Noël smiled a little, "No. My family's gone and I've been on my lonesome for quite some time."
"But…everyone knows you," the kickboxing instructor muttered, confused.
"They remember my kindness, little more," he replied. "I only come around here two days a year."
"Two days a year?" Quinn said perplexedly. "But you have a house. And why would anyone come here two days a year? It's the most boring town in the world."
Noël finally laughed, eyes lighting up again. "It may be, but I find I rather love this place. Which is why I came here twice, which is against the rules."
"You're confusing me, Noël."
The redhead smiled and took the other's hand. They began walking once more, Gabriel following behind them.
"There are some things you'll just have to take for unexplainable, Quinn O'Bailey," murmured Noël.
"….I never told you my last name."
"Doesn't mean I didn't know it."
"But you asked me for my name!"
"No, you never told me your name, I never asked for it. I've known you for a long, long time, Quinn Aidan O'Bailey."
The man turned abruptly to stare at Noël, who had a small, indulgent smile. The strange man adjusted the other's beanie so it covered Quinn's ears and said quietly, "Still up for hot cocoa and cake?"
Noël smiled. "Good, 'cause we're here."
Quinn blinked as Noël gestured with a nod to their left. Quinn turned and saw a quaint little red house with white trim that he had never seen before in his life. It had beautiful Christmas lights and candles in holly wreathes in the windows. The snow in his yard was powdery and looked like sugar. Noël took the other's hand and opened the little white picket gate that surrounded the place. With a bark, Gabriel bounded in and up the porch steps, dancing on his hind legs to get into the home.

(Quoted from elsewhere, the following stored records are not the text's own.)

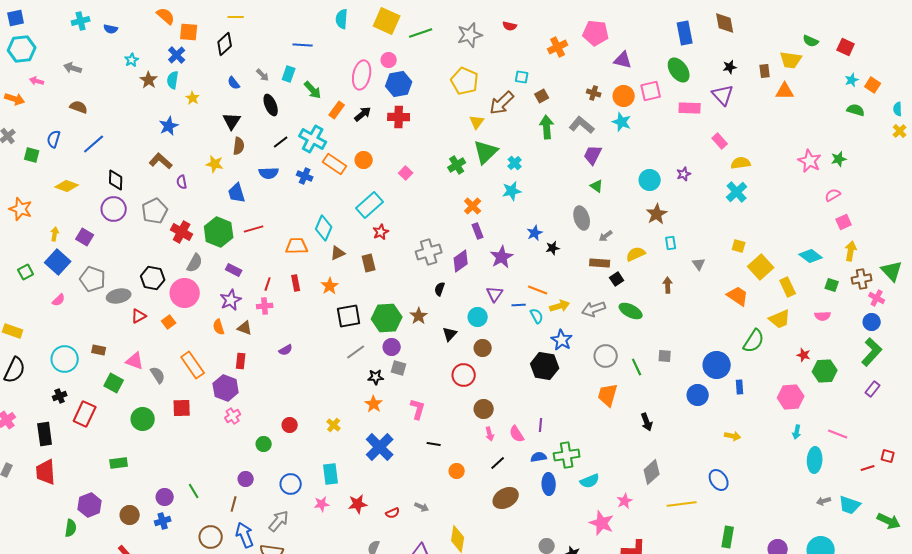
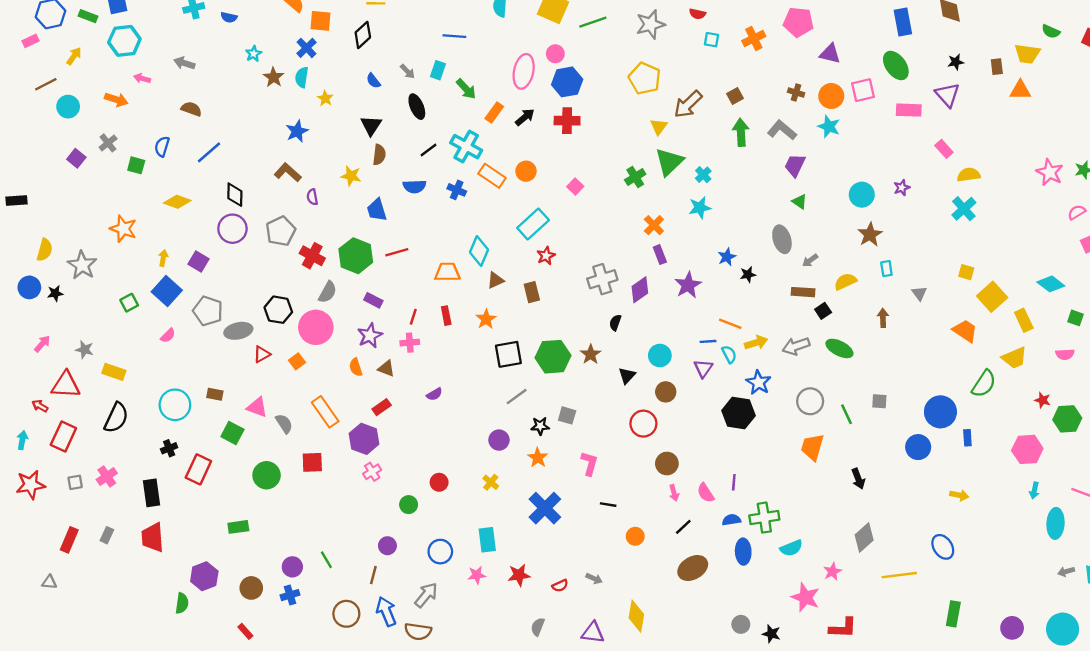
cyan square: (522, 77) -> (711, 40), moved
purple triangle: (495, 294) -> (703, 368), moved
purple circle: (392, 347) -> (499, 440), moved
red rectangle: (241, 361) -> (382, 407), turned 49

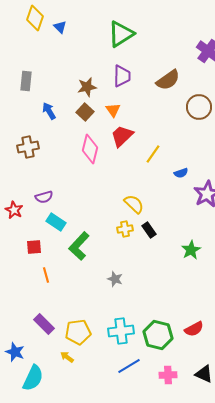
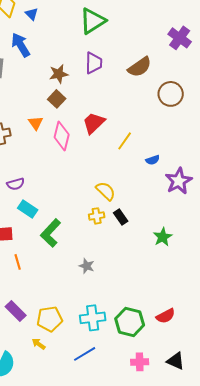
orange triangle: (113, 110) -> (36, 123), moved
blue arrow: (49, 111) -> (21, 45), moved, size x1.4
blue line: (129, 366) -> (85, 354), moved

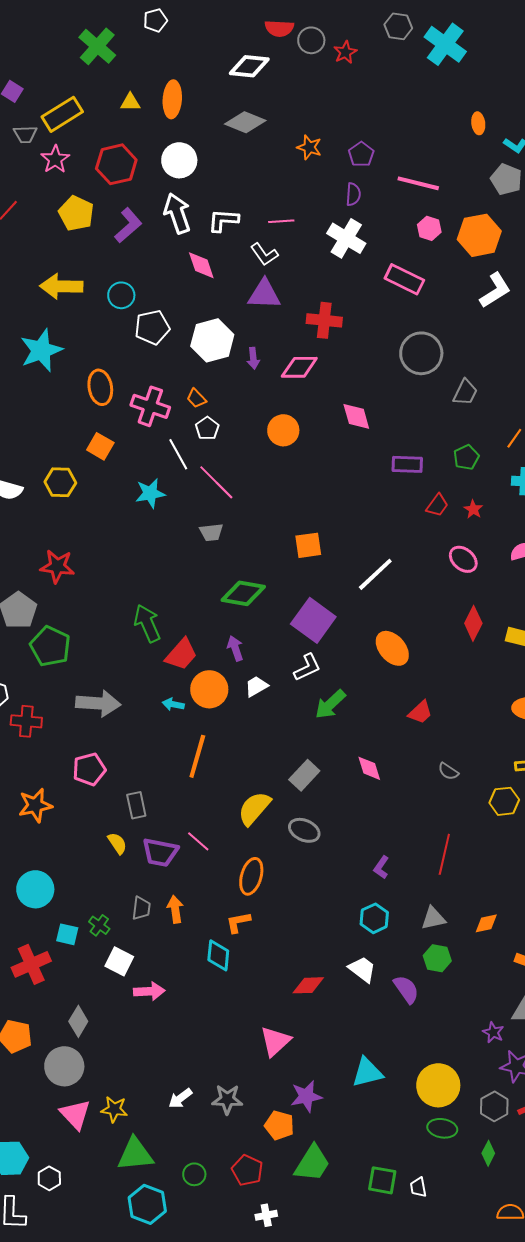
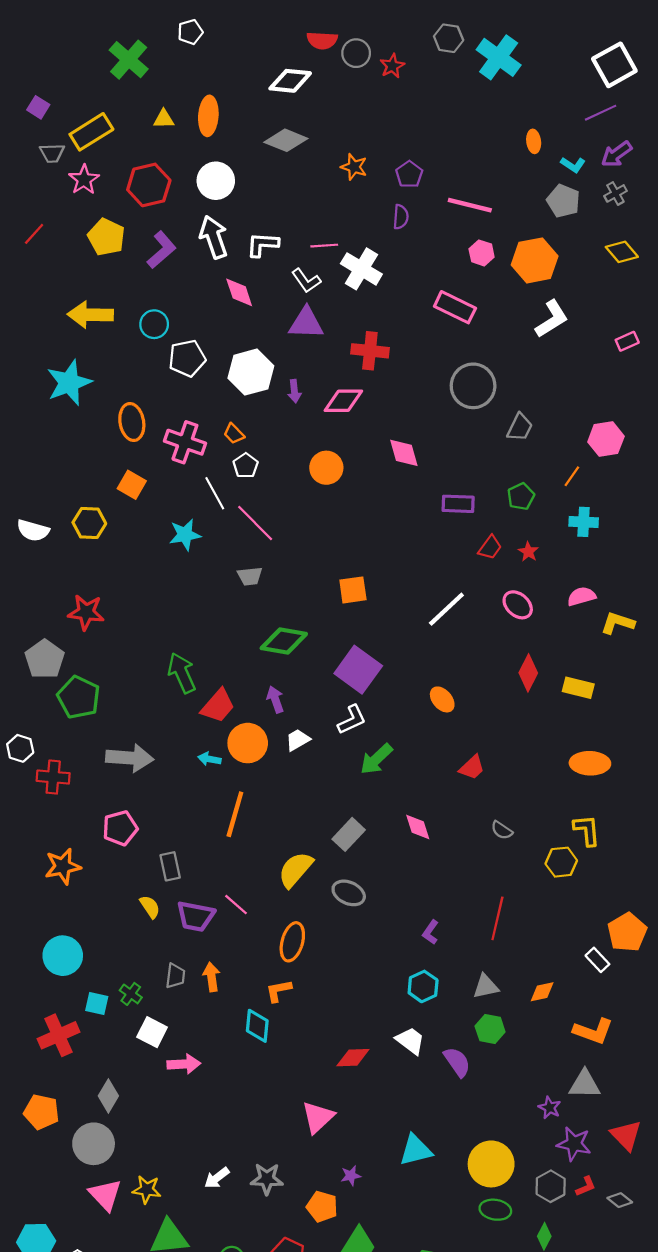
white cross: (346, 238) -> (361, 269), moved
white line: (375, 574) -> (446, 609), moved
orange ellipse: (392, 648) -> (442, 699), size x0.7
purple star: (306, 1096) -> (351, 1176), size x0.6

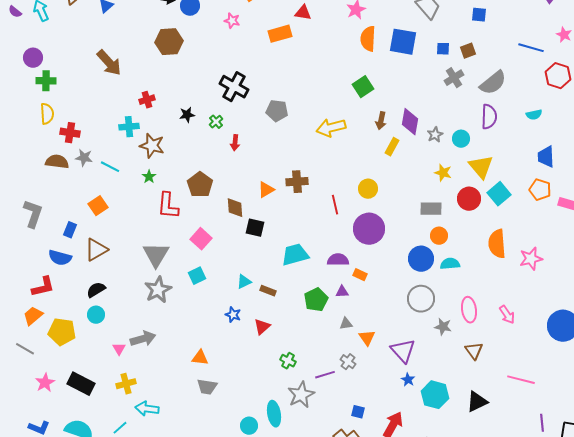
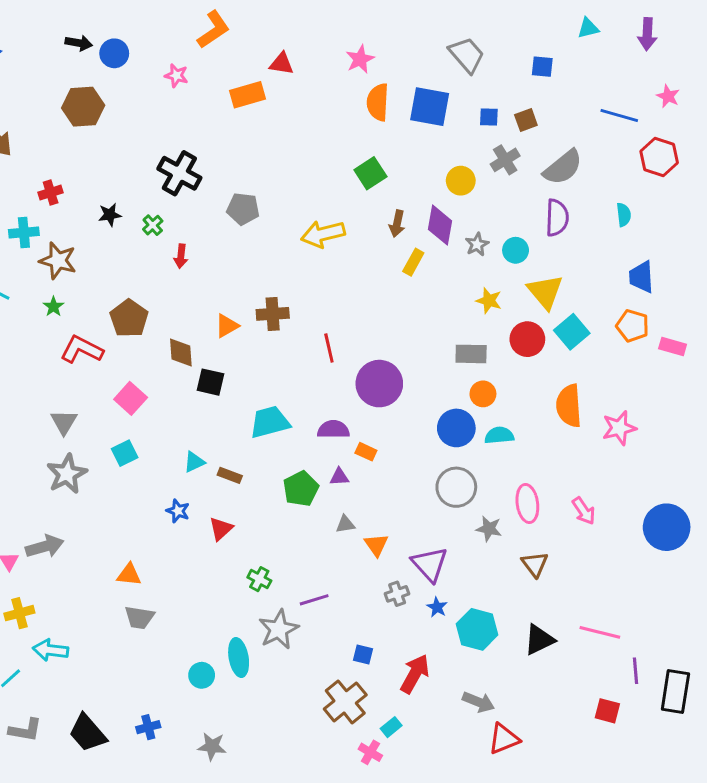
cyan semicircle: (534, 115) -> (624, 215), turned -84
yellow circle: (368, 189) -> (461, 181), moved
red L-shape: (168, 206) -> (82, 349), turned 112
gray triangle: (156, 255) -> (64, 422), size x0.7
gray cross: (348, 362) -> (397, 594), moved, turned 35
pink line: (521, 380) -> (600, 632), moved

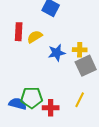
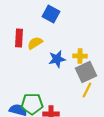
yellow line: (80, 100) -> (87, 90), moved

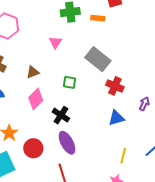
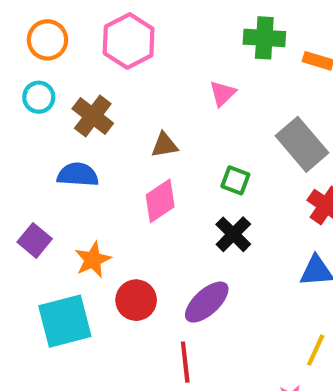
black cross: (61, 115) -> (233, 234), moved
purple ellipse: (67, 143) -> (207, 302), turned 65

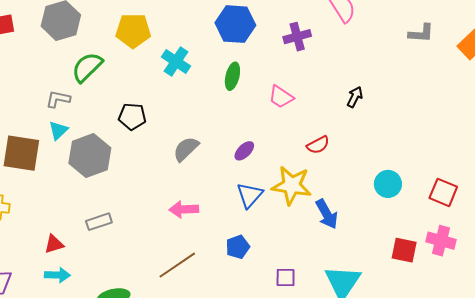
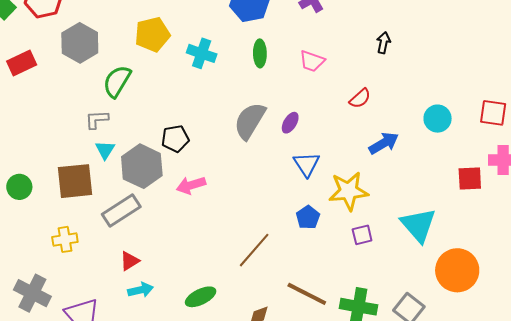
black pentagon: (132, 116) -> (175, 139), moved
gray semicircle: (186, 149) -> (250, 121), moved, size x1.4
yellow star: (292, 185) -> (348, 191), moved
pink arrow: (184, 209) -> (191, 185), moved
blue arrow: (327, 214) -> (384, 143), moved, turned -76
gray rectangle: (99, 222) -> (121, 211), moved, size x1.5

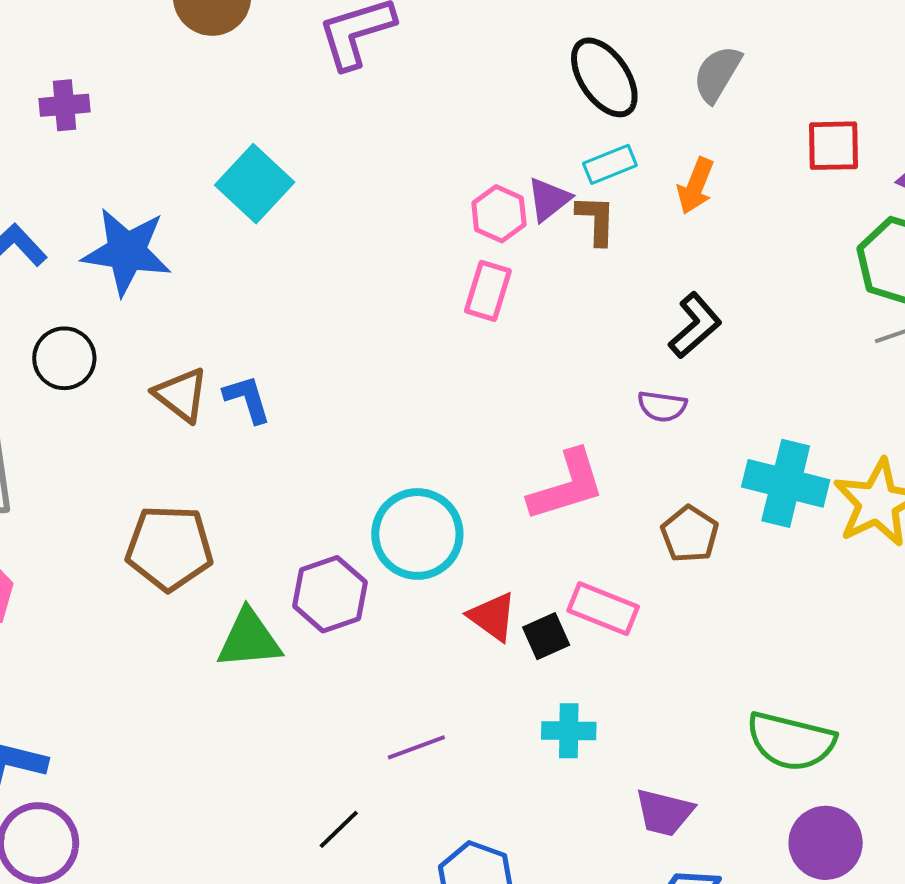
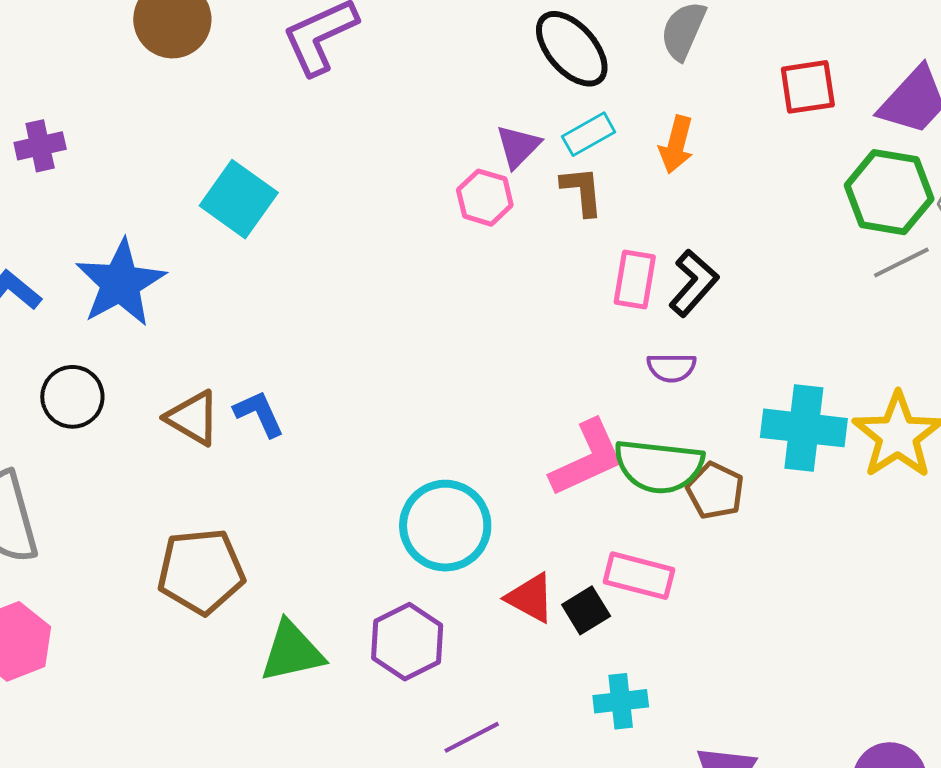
purple triangle: (549, 199) -> (518, 146), moved
blue star: (127, 252) -> (120, 283), turned -30
pink rectangle: (488, 291) -> (635, 279), moved
purple hexagon: (330, 594) -> (407, 642), moved
green semicircle: (791, 741) -> (659, 466), moved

Noël lead Quinn and opened the door, which wasn't locked. Quinn was instantly washed over with the smell of cookies, pine, and cinnamon. Although it was a modest house, there was no corner without something festive and bright. It wasn't gaudy and just felt like…home. Even though Quinn had never been in this place, or even seen it, he certainly felt at home.
His strange host suddenly turned at the threshold of the home and stopped Quinn.
"I actually have one more gift to give."
"Jesus, how many of those are you giving out tonight? Who are you, Santa?" Quinn said, only half-joking.
Noël chuckled, "No, I'm his grandson, actually."
Quinn stared at him, blinking a few times. The redheaded man smiled and continued.
"For the past couple of years, you've had a rough Christmas, haven't you? Your family, your friends…it seems like everyone is leaving you, right?"
His tongue felt like cotton as he couldn't find the words to confirm the other's observation. He wasn't sure how the other knew, but there was something sincere in the man's evergreen eyes.
"You've been a good man, though. You helped out your father when your mother died, you helped your sister through her twin pregnancy while her husband was off on business trips, you gave a battered pit bull a second chance, you help give free kickboxing classes to neighborhood children as an afterschool program…you've nearly religiously donated to toys since you were five," he chuckled softly. "Never expecting anything in return. Anything I'm forgetting?"
"..I…I don't know."
"Well, I don't think I am," he purred, hands on the other's shoulders. "And the last gift I have to give is for you, Quinn."
Noël pointed upward and Quinn was compelled to look. A little sprig of mistletoe with a bright red bow was tacked to the door frame. When Quinn lowered his gaze back to the redheaded man, he was suddenly in a warm liplock that made his toes curl. Noël cradled his hand in the small of the other's back, dipping the man back as he gave him a kiss that tasted of sugar and spice and it was oh so nice.
When Noël pulled away, lips reddened to the color of holly, Quinn gave a hazy smile and said, "Thank you for the gift. I really needed that."
Noël laughed and pulled him inside, purring, "Oh no, your real present you have to unwrap."
Quinn smirked as he pulled off Noël's scarf, believing this as going to be a very, very merry Christmas.